The local daily, La Gazette de Biarritz, began to mention surfing in its pages, particularly after July 20, 1960, when a demonstration was organised by the club, supported by the Biarritz Tourist Board. The magazines Elle, Marie-Claire, and L’Equipe published special reports on this “new” and still “exclusive” activity in Biarritz that same year. Surfing reinforced the image of a bourgeois resort, a place for “fashionable” sports. The rarity and novelty of surfing and the social properties of practitioners at the time were the conditions for the support of the Biarritz municipality for the clubs.

As a free and disinterested activity, surfing was a way for Biarritz surfers to maintain and diversify their already substantial social and symbolic capital. At this time, surfing was structured and shaped by a bourgeois habitus whose representatives were deeply committed to the values of the sport defended earlier by the aristocracy (Guibert, 2007). This process firmly established surfing within an Anglo-Saxon athletic and ascetic ethos. The first surfers were predisposed to introduce surfing in France, especially in Biarritz.

The first French Championships, won by Joël de Rosnay, took place in Biarritz on September 12, 1960 (sponsored by Caron Perfumes) and the first European Championships in August 1961. The Patou Cup, sponsored by Patou Perfumes, was held in 1964. That same year, the “Waikiki Surf Club” had 112 members. The number of competitions increased considerably, and the sponsors were prestigious, as indicated by names such as the Hermès Cup, the Chamonix Hotels Cup, and the Joubert Jewellery cup.

Surfing in Biarritz in the 21st Century: A Changing Regional Identity

Several coastal towns may claim a surf image as their identifying principle, but only Biarritz, with its history in French surfing, can successfully market itself as “authentic” – at least according to successive municipalities – a rare resource in the competitive space of surf cities.

However, over the long term, from the advent of surfing in Biarritz in the late 1950s to today, the identifying factors have undergone variations and reconfigurations that reinforce the theory that Biarritz’s relationship with surfing is non-linear. For instance, the “Biarritz Surf Master”, a professional competition in the 1980s, and then the “Biarritz Surf Festival” in the 1990s, an event promoting the legitimate (Polynesian) “culture” of surfing and the local history of the sport, have given way to the museumification and patrimonialisation of surfing.

A number of relatively ephemeral events have marked this political will to capitalise on the “eternal yesterday”. In 2007, “Surfing Biarritz, 50 ans de surf” was organised to showcase the introduction of surfing in the seaside resort in 1957 (Ill. 5), while exhibitions and numerous sports and cultural events were held in 2017 for the 60th anniversary of surfing in the town.
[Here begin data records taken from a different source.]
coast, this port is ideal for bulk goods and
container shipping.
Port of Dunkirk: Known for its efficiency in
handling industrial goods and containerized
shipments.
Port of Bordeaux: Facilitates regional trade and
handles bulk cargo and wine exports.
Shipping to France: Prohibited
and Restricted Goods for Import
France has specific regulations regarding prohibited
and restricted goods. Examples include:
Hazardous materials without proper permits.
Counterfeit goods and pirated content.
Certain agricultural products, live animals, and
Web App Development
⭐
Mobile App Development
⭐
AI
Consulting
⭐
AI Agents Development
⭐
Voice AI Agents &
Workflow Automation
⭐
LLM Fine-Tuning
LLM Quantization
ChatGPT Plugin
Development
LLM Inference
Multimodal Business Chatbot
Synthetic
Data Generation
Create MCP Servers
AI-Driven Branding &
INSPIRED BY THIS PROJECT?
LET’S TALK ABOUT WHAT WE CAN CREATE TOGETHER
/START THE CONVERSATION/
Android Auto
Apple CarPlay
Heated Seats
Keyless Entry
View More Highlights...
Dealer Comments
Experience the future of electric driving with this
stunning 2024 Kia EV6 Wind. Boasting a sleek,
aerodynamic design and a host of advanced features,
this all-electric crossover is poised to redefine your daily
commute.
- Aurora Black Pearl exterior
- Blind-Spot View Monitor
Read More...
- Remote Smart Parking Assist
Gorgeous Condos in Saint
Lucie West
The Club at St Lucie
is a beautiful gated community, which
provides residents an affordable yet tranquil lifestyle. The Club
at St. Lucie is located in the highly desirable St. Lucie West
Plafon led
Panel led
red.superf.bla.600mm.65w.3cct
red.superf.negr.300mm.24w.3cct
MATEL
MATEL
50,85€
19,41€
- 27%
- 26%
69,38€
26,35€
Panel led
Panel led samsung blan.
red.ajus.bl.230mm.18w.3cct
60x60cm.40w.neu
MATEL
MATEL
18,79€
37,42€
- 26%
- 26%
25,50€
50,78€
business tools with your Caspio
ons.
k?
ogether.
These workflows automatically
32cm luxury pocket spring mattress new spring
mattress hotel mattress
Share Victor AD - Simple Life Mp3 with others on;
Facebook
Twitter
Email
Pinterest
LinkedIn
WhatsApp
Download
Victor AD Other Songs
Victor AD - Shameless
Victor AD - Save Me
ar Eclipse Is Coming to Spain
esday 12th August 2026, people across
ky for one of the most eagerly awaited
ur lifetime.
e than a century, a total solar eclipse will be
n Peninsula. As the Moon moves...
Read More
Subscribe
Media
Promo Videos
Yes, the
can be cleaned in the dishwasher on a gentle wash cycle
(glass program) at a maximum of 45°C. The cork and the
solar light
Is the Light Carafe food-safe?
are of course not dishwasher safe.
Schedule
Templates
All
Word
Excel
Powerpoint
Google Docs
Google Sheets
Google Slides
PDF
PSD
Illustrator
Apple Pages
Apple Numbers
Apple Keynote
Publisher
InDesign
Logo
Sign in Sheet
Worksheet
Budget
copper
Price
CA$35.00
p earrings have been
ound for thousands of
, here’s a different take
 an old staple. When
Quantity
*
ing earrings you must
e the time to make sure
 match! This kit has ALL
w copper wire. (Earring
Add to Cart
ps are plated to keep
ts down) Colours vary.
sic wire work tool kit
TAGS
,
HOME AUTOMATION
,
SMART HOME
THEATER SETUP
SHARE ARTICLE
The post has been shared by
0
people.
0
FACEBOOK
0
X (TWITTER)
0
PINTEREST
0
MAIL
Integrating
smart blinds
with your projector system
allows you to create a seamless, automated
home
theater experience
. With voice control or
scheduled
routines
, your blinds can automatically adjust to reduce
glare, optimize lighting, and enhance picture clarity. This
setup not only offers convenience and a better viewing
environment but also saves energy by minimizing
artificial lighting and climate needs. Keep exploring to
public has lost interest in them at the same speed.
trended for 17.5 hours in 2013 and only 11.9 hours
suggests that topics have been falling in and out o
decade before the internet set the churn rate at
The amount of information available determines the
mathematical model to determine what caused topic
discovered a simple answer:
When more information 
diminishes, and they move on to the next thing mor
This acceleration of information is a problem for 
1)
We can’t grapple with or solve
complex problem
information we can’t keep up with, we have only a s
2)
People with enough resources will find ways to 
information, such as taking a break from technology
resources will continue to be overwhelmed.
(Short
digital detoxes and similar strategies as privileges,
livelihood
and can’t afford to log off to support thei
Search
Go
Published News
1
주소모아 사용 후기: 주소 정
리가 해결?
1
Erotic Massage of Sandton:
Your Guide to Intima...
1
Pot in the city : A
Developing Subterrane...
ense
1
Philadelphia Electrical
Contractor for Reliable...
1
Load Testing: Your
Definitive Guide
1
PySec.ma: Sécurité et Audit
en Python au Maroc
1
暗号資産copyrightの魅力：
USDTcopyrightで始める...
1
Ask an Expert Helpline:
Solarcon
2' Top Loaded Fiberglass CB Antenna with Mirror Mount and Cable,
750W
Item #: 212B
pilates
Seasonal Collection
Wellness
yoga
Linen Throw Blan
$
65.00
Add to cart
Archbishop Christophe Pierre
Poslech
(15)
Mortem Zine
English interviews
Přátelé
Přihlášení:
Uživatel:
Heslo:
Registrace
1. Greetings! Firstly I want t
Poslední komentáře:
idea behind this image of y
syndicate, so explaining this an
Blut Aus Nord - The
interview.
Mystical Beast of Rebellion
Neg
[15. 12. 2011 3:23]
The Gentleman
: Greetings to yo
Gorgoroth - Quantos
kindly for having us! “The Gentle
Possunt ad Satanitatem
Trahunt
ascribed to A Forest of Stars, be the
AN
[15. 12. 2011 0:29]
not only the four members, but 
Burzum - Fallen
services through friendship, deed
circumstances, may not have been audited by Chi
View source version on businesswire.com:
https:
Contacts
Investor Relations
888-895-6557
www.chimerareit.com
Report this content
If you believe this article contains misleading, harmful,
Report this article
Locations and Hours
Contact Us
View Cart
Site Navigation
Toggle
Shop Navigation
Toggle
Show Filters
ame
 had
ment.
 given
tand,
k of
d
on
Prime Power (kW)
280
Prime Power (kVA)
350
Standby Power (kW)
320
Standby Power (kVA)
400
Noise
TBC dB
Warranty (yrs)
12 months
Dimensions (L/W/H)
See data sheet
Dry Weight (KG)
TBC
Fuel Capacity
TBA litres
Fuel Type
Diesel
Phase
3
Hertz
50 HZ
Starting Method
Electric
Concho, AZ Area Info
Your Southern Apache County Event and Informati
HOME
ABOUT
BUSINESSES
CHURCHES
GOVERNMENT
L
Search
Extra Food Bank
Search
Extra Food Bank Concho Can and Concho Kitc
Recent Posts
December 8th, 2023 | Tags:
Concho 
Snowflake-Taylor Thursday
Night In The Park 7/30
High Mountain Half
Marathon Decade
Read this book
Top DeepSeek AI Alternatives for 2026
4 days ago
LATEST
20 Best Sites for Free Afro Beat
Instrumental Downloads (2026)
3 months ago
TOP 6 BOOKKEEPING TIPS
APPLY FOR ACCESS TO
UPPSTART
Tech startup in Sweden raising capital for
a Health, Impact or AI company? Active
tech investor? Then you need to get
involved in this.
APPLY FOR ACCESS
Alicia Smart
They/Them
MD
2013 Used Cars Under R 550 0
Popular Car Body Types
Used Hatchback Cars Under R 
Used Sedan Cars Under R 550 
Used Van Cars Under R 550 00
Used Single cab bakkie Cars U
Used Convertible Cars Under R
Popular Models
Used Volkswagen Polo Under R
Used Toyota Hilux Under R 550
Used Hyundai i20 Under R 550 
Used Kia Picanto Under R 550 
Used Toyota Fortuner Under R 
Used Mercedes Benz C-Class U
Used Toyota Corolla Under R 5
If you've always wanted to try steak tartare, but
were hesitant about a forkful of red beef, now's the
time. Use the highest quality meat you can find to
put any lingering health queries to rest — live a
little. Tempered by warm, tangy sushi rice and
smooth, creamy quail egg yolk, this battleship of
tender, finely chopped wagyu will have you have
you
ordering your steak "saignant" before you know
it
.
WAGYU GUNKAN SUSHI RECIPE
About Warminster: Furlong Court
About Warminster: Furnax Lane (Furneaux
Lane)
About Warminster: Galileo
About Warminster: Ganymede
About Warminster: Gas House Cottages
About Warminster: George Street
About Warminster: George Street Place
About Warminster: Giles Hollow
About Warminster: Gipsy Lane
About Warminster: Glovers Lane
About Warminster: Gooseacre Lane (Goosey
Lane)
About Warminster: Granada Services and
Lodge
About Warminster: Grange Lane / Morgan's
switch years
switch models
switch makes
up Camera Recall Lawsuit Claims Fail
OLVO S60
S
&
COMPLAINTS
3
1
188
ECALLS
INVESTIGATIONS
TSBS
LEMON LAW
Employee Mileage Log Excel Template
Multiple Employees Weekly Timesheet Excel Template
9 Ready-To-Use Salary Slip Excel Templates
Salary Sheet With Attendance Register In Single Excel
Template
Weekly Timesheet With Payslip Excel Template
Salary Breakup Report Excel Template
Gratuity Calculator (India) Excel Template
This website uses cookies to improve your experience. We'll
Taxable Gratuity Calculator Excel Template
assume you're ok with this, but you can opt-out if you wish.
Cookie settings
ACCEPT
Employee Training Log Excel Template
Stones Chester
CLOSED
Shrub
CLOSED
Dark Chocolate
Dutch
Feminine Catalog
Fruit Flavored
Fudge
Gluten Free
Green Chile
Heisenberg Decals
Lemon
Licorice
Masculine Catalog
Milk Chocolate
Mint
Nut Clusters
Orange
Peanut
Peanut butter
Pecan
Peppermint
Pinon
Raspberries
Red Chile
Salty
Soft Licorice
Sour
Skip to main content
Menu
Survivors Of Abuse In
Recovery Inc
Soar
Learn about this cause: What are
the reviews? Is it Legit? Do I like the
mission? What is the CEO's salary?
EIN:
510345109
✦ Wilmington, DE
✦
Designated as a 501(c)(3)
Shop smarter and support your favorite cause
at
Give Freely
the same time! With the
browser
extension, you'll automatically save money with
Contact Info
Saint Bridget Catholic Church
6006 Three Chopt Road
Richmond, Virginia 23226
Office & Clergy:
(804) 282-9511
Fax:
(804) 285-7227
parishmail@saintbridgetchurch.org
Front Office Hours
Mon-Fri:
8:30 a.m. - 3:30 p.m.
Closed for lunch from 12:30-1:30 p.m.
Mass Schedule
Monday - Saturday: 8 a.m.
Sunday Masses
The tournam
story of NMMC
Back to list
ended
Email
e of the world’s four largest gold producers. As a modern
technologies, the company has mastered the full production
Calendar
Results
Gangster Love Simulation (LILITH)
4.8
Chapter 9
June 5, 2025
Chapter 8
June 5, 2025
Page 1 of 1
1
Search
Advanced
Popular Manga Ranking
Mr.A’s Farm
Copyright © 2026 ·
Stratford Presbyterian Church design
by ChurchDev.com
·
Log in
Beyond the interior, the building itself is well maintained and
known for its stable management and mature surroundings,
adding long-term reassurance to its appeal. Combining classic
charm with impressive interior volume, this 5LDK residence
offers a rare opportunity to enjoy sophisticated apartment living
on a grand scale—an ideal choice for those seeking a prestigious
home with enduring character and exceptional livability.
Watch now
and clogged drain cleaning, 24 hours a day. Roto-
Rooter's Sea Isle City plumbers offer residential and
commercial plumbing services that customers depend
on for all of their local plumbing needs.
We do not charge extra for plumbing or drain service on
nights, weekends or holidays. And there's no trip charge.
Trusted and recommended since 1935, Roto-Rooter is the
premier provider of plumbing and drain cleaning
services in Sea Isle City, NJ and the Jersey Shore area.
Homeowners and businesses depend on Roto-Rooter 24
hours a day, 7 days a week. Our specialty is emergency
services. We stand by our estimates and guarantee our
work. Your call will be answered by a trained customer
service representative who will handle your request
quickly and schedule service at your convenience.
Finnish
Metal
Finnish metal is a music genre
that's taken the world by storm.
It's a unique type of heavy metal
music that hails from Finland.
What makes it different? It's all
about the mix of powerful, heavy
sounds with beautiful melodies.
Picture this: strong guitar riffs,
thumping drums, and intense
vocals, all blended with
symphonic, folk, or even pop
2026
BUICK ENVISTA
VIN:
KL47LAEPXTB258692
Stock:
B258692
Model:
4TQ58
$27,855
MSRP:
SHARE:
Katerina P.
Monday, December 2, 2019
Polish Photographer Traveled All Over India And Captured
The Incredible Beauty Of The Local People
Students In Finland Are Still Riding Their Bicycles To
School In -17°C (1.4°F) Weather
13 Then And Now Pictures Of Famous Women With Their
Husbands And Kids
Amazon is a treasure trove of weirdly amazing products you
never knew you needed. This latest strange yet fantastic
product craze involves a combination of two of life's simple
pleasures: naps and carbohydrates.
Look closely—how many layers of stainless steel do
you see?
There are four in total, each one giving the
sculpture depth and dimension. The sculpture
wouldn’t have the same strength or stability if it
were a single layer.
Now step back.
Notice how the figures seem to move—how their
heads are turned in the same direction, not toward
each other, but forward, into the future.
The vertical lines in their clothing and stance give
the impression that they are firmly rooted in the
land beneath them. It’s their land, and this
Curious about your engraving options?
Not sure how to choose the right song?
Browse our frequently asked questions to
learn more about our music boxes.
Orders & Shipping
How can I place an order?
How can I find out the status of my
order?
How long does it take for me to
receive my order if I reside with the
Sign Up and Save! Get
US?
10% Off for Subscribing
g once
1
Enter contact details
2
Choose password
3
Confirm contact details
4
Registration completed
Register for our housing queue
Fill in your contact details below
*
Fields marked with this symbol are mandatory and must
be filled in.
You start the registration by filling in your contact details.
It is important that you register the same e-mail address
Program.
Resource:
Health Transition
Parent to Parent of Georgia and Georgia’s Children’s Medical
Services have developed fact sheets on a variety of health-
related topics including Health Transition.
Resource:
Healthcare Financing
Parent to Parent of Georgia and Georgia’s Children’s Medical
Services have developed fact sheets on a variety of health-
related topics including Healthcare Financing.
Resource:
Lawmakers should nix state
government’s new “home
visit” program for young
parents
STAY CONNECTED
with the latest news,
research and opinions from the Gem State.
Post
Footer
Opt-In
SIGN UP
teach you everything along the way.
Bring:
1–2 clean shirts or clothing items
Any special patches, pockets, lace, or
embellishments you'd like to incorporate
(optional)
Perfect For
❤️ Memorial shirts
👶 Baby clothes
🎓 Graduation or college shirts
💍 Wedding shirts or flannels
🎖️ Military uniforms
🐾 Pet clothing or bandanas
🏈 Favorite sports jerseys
The museum called the “Cité de l’Océan et du Surf” was inaugurated in 2011, a stage of the Women’s Longboard World Championships is held every summer and the “International Art Market Dedicated to Surfing”, a summer art gallery of surfing-related art works was put on several times in the 2000s and 2010s.

Ill. 5. Poster of the 60th anniversary of the introduction of surfing in Biarritz (Christophe Guibert collection)

These events, by relying on facts and representations linked to the past, structure the surfing space in Biarritz differently from that in other nearby communities (Lacanau, Hossegor, Seignosse, etc.) where professional competitions are the main source of regional identification. Events external to the local history are pretexts for the patrimonialisation of surfing in Biarritz, such as this event in July 2021 (Ill. 6) in honour of a Californian surfer, Greg Noll, a pioneer of big-wave surfing in the 1950s and 1960s in Hawaii, who passed away in June 2021.

Ill. 6. Photo of the tribute ceremony to Greg Noll, July 31, 2021, Côte des Basques Beach, in the presence of the last “Tontons Surfeurs” (photo by C. Guibert)

By relying on a distinctive dual “tradition”, namely “prestige” of the imperial era heritage and “authenticity” of surfing, which imbues the city with a certain art de vivre, the destination of Biarritz is clearly identified by tourists in search of history and/or sports in a coastal area.